Digital image correlation is one of the fields of excellence in the Engineering Materials research group. The technique is based on computer vision techniques for full-field displacement measurement in mechanical testing.
We develop mathematical inverse methods integrated with digital image correlation (DIC) algorithms and experimental procedures that push the state of the art in DIC, especially with regard to localised deformations and computational methods that have a physical interpretation. We have unique expertise in designing patterns to optimise the performance of DIC methods, providing an unparalleled combination of displacement resolution and spatial resolution of the displacement field measured by DIC. This technology is also applied outside of the mechanical testing laboratories, enabling innovative solutions for condition monitoring and wide-area strain sensors.
In combination with inverse methods and computational modelling of measurements, full-field displacement measurement methods like DIC yield exceptionally rich data sets for characterising the mechanical behaviour of materials and determining the parameters in the material models used to describe it.
Friction-based processing of materials is one of the fields of excellence in the Engineering Materials research group. Research involves fundamental and applied research in conventional and advanced engineering materials.
This topic includes established techniques, such as friction stir welding, applied to similar and dissimilar materials, and friction surfacing, a solution for thick coating and additive manufacturing. The viscoplasticity processing domain of materials has been used as an innovation platform for new advanced solutions, patented by Aalto University, for high value applications, such as hybrid friction stir channeling for thermal management of optimised multi-material components; friction flash to tube, enabling the production of seamless tubes, in open die condition, extracted from the flash continuously produced during the plunging of a consumable rod against a non-consumable rigid anvil; and through-hole extruded welding, for lightweight components made of metal and polymer-based materials.
Research is supported by dedicated digital control systems with integrated condition monitoring. Analytical and numerical modelling validated by thermal monitoring assists the development of tooling, mass and heat flow, as well as joining mechanisms. Microstructural analysis, mechanical testing with DIC and residual stress measurements are engineering methods applied to the investigation of the materials processed by conventional and new friction-based solutions.

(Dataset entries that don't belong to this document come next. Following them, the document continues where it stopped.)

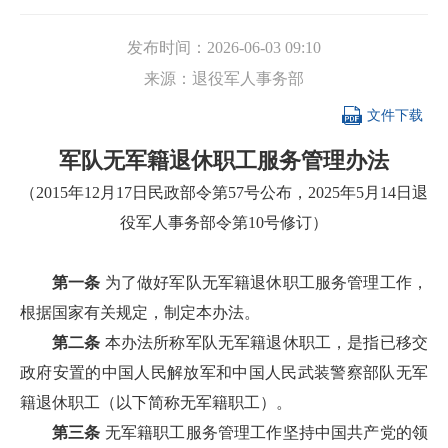
发布时间：
2026-06-03 09:10
来源：
退役军人事务部

文件下载
军队无军籍退休职工服务管理办法
（2015年12月17日民政部令第57号公布，2025年5月14日退
役军人事务部令第10号修订）
第一条
为了做好军队无军籍退休职工服务管理工作，
根据国家有关规定，制定本办法。
第二条
本办法所称军队无军籍退休职工，是指已移交
政府安置的中国人民解放军和中国人民武装警察部队无军
籍退休职工（以下简称无军籍职工）。
第三条
无军籍职工服务管理工作坚持中国共产党的领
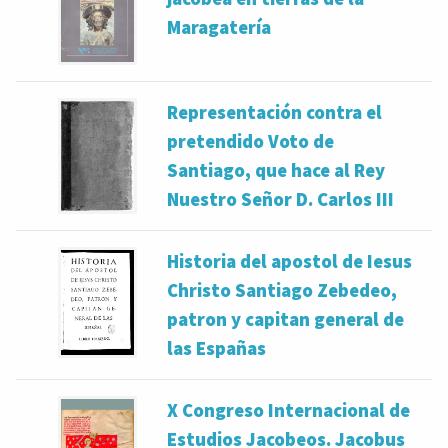
Maragatería
Representación contra el
pretendido Voto de
Santiago, que hace al Rey
Nuestro Señor D. Carlos III
Historia del apostol de Iesus
Christo Santiago Zebedeo,
patron y capitan general de
las Españas
X Congreso Internacional de
Estudios Jacobeos. Jacobus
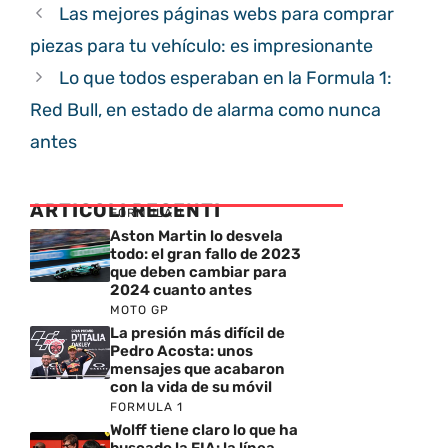
Las mejores páginas webs para comprar
piezas para tu vehículo: es impresionante
Lo que todos esperaban en la Formula 1:
Red Bull, en estado de alarma como nunca
antes
ARTICOLI RECENTI
FORMULA 1
Aston Martin lo desvela
todo: el gran fallo de 2023
que deben cambiar para
2024 cuanto antes
MOTO GP
La presión más difícil de
Pedro Acosta: unos
mensajes que acabaron
con la vida de su móvil
FORMULA 1
Wolff tiene claro lo que ha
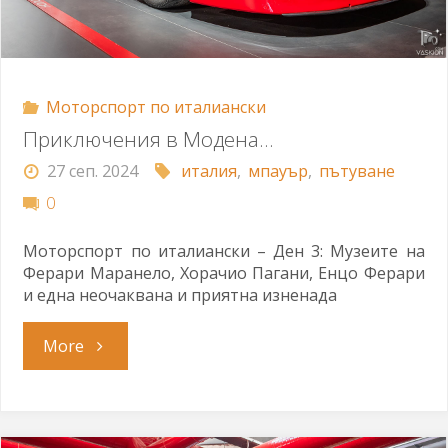
Моторспорт по италиански
Приключения в Модена…
27 сеп. 2024
италия
,
мпауър
,
пътуване
0
Моторспорт по италиански – Ден 3: Музеите на
Ферари Маранело, Хорачио Пагани, Енцо Ферари
и една неочаквана и приятна изненада
"Приключения
More
в
Модена…"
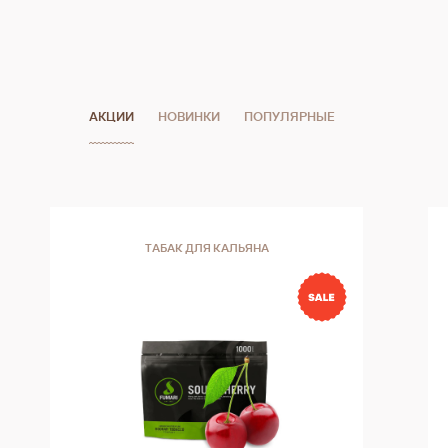
АКЦИИ
НОВИНКИ
ПОПУЛЯРНЫЕ
ТАБАК ДЛЯ КАЛЬЯНА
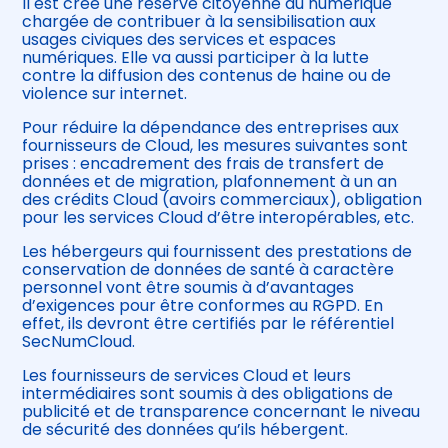
Il est créé une réserve citoyenne du numérique
chargée de contribuer à la sensibilisation aux
usages civiques des services et espaces
numériques. Elle va aussi participer à la lutte
contre la diffusion des contenus de haine ou de
violence sur internet.
Pour réduire la dépendance des entreprises aux
fournisseurs de Cloud, les mesures suivantes sont
prises : encadrement des frais de transfert de
données et de migration, plafonnement à un an
des crédits Cloud (avoirs commerciaux), obligation
pour les services Cloud d’être interopérables, etc.
Les hébergeurs qui fournissent des prestations de
conservation de données de santé à caractère
personnel vont être soumis à d’avantages
d’exigences pour être conformes au RGPD. En
effet, ils devront être certifiés par le référentiel
SecNumCloud.
Les fournisseurs de services Cloud et leurs
intermédiaires sont soumis à des obligations de
publicité et de transparence concernant le niveau
de sécurité des données qu’ils hébergent.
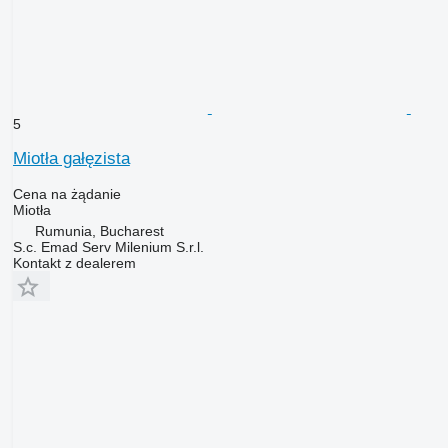
5
Miotła gałęzista
Cena na żądanie
Miotła
Rumunia, Bucharest
S.c. Emad Serv Milenium S.r.l.
Kontakt z dealerem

Hydrogen effects on metals is one of the fields of excellence in the Engineering Materials research group. These are studied using thermal desorption spectroscopy, electrochemical and plasma charging and mechanical in-situ testing.
The rapidly growing market for advanced high-strength steels for automotive production significantly increases the risks and costs associated with hydrogen-related failures of vehicle components. At the same time, the development of hydrogen-based transportation and corresponding infrastructure introduce new challenges for engineering materials, especially with regard to their resistance to hydrogen embrittlement. This is also an area of interest in ensuring the safe disposal of spent nuclear fuel, where it is also important to understand the effects of hydrogen on the mechanical and creep properties of copper and cast iron as well as the effect hydrogen has on the mechanism of stress corrosion cracking in these materials.

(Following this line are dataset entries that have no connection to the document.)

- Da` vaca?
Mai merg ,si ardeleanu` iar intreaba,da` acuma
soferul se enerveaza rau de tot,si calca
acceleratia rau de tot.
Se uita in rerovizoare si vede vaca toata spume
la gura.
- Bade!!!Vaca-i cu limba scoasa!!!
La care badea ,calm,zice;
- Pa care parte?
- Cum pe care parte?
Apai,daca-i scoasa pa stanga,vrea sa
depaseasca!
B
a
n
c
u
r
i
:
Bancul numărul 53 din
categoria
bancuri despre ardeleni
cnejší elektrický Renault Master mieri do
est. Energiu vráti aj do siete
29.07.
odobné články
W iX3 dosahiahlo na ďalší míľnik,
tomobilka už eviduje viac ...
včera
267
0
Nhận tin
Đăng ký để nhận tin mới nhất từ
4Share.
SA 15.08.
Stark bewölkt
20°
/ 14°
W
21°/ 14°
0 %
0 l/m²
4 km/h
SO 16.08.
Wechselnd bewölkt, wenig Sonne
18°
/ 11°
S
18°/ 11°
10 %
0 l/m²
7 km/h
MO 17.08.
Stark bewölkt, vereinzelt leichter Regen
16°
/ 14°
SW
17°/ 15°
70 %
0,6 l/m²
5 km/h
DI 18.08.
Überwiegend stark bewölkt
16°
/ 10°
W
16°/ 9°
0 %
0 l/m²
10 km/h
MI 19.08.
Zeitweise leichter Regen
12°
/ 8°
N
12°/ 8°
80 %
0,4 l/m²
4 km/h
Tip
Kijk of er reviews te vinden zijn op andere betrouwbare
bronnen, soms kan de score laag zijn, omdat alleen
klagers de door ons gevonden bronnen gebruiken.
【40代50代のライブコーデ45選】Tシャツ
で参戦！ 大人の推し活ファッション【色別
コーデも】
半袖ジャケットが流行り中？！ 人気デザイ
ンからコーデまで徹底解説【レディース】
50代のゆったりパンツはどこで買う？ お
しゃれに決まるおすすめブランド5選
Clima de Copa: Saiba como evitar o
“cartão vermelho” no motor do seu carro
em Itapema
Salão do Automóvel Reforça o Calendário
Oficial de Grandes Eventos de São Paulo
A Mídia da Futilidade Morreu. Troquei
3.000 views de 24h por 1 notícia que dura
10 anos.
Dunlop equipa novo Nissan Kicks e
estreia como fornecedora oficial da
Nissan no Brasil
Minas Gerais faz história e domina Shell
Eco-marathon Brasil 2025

New concepts and equipment for thermal desorption analysis of hydrogen in materials will be commercially explored for the high-sensitivity measurement of hydrogen concentration in materials and analysis of hydrogen uptake and trapping behavior with high accuracy, especially in advanced high strength steels. The steel infrastructure needed for hydrogen economy (hydrogen production, storage, distribution) is vast. In addition to the measurement equipment, the team will offer customers services for data interpretation, analysis and statistics.

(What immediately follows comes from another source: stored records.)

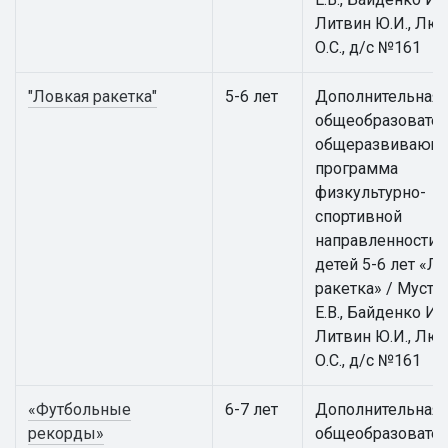
Литвин Ю.И., Лю
О.С., д/с №161
"Ловкая ракетка"
5-6 лет
Дополнительная
общеобразовател
общеразвивающ
программа
физкультурно-
спортивной
направленности 
детей 5-6 лет «Л
ракетка» / Муста
Е.В., Байденко И.В
Литвин Ю.И., Лю
О.С., д/с №161
«Футбольные
6-7 лет
Дополнительная
рекорды»
общеобразовател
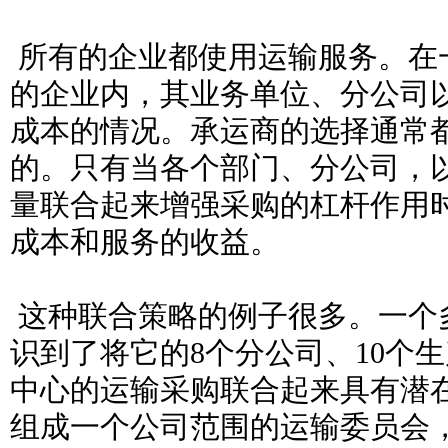
所有的企业都使用运输服务。在
的企业内，其业务单位、分公司
成本的情况。承运商的选择通常
的。只有当各个部门、分公司，
量联合起来增强采购的杠杆作用
成本和服务的收益。
这种联合策略的例子很多。一个
识到了将它的8个分公司、10个
中心的运输采购联合起来具有潜
组成一个公司范围的运输委员会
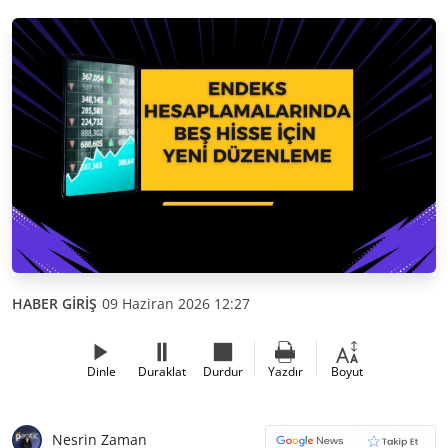
HABER GİRİŞ
09 Haziran 2026 12:27
Dinle
Duraklat
Durdur
Yazdır
Boyut
Nesrin Zaman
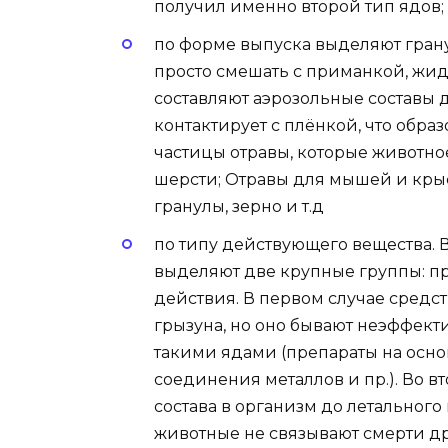
получил именно второй тип ядов;
по форме выпуска выделяют грану
просто смешать с приманкой, жид
составляют аэрозольные составы
контактирует с плёнкой, что обра
частицы отравы, которые животно
шерсти; Отравы для мышей и крыс
гранулы, зерно и т.д
по типу действующего вещества.
выделяют две крупные группы: п
действия. В первом случае средст
грызуна, но оно бывают неэффек
такими ядами (препараты на осно
соединения металлов и пр.). Во 
состава в организм до летального 
животные не связывают смерти д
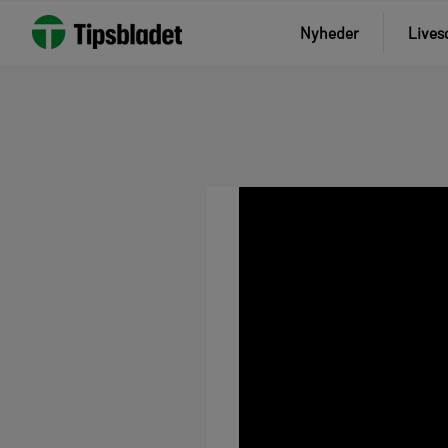
Nyheder
Lives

Risk and safety research is focused on developing concepts, methods, tests and frameworks for creating safe technological and socio-technological systems and for managing associated risks. These advances in risk analysis and safety science are applied to specific problems in maritime and materials engineering. This serves society by increasing our understanding of how maritime and materials safety is created and maintained and how safety risks can be managed effectively.
The fatigue and fracture of materials make up an aspect of risk and safety. For safety-critical systems like nuclear power plants and airplanes, periodic inspections combined with reliable models of crack growth enable operators to detect flaws before they reach a dangerous state. Risk and safety research addresses the non-destructive testing and the characterisation and modelling of cracks, while also including effects such as hydrogen embrittlement and thermal fatigue.